**ABOUT THIS TASK:** Could you output the whole listing exactly as it stands, minus any images?

**INPUT FOR THIS TASK:**
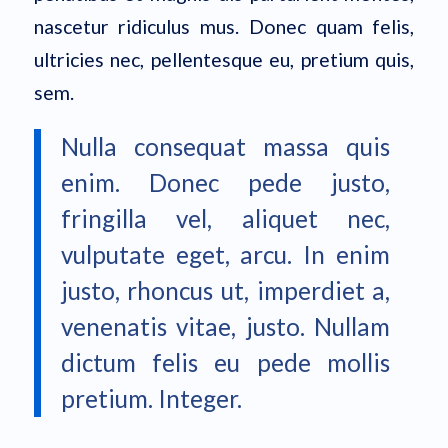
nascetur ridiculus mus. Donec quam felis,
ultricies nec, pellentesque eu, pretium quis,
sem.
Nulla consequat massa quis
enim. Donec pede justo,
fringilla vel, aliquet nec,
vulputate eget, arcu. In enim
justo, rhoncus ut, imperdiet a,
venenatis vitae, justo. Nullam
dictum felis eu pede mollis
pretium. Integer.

**SOLUTION TO THIS EXERCISE:**
nascetur ridiculus mus. Donec quam felis,
ultricies nec, pellentesque eu, pretium quis,
sem.
Nulla consequat massa quis
enim. Donec pede justo,
fringilla vel, aliquet nec,
vulputate eget, arcu. In enim
justo, rhoncus ut, imperdiet a,
venenatis vitae, justo. Nullam
dictum felis eu pede mollis
pretium. Integer.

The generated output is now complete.